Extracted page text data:

■ ■ ■

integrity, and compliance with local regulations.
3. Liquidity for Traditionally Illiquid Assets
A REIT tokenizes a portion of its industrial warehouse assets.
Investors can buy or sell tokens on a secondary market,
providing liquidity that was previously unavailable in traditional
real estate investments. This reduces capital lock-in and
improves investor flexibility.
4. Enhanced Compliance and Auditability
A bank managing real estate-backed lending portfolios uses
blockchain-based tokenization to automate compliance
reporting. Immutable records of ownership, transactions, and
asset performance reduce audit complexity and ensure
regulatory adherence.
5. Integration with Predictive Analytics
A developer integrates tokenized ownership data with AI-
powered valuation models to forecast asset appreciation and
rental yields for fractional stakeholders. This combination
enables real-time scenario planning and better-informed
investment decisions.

■ ■ ■

EXERCISE AIM | Return exactly what appears in the records from the line with "blockchain-based tokenization to" through the final line, and nothing else.

EXERCISE ANSWER |
blockchain-based tokenization to automate compliance
reporting. Immutable records of ownership, transactions, and
asset performance reduce audit complexity and ensure
regulatory adherence.
5. Integration with Predictive Analytics
A developer integrates tokenized ownership data with AI-
powered valuation models to forecast asset appreciation and
rental yields for fractional stakeholders. This combination
enables real-time scenario planning and better-informed
investment decisions.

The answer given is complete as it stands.